Chair Dame Meg Hillier MP used the government’s controversial immigration policy to illustrate its findings.

“The Home Office describes its Rwanda refugee policy as ‘experimental and novel’—so much that the Permanent Secretary sought a direction from the Minister to spend the money required, because it could not be shown that the programme will deliver its objectives with value for taxpayers’ money,” she said.

She added: “Now we are told that the terms of the agreement with the Rwandan government may trump transparency to the UK taxpayer.”

“That is absolutely unacceptable. Facing intertwined crises in our environment, energy supply, and cost-of-living, every penny counts. Government must show its cards and prove it is delivering or stop a programme quickly when it does not deliver—not gamble away taxpayers’ money.”

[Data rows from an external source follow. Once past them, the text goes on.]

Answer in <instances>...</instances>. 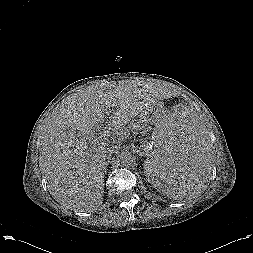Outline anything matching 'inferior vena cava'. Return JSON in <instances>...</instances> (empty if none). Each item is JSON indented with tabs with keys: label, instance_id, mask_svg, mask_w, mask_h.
Instances as JSON below:
<instances>
[{
	"label": "inferior vena cava",
	"instance_id": "1",
	"mask_svg": "<svg viewBox=\"0 0 253 253\" xmlns=\"http://www.w3.org/2000/svg\"><path fill=\"white\" fill-rule=\"evenodd\" d=\"M116 150H117V146L116 145H110L109 147L106 148L104 157L108 158V157L112 156V154L114 152H116Z\"/></svg>",
	"mask_w": 253,
	"mask_h": 253
}]
</instances>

A government spokesperson told the media it had created the Evaluation Task Force to bolster its evaluation capability and the Treasury made evaluation a key part of the 2020 and 2021 spending reviews.

“The Procurement Bill will build on this work, requiring transparency publications on contract performance and allowing public sector organisations to ban underperforming suppliers from bidding for new contracts,” added the spokesperson.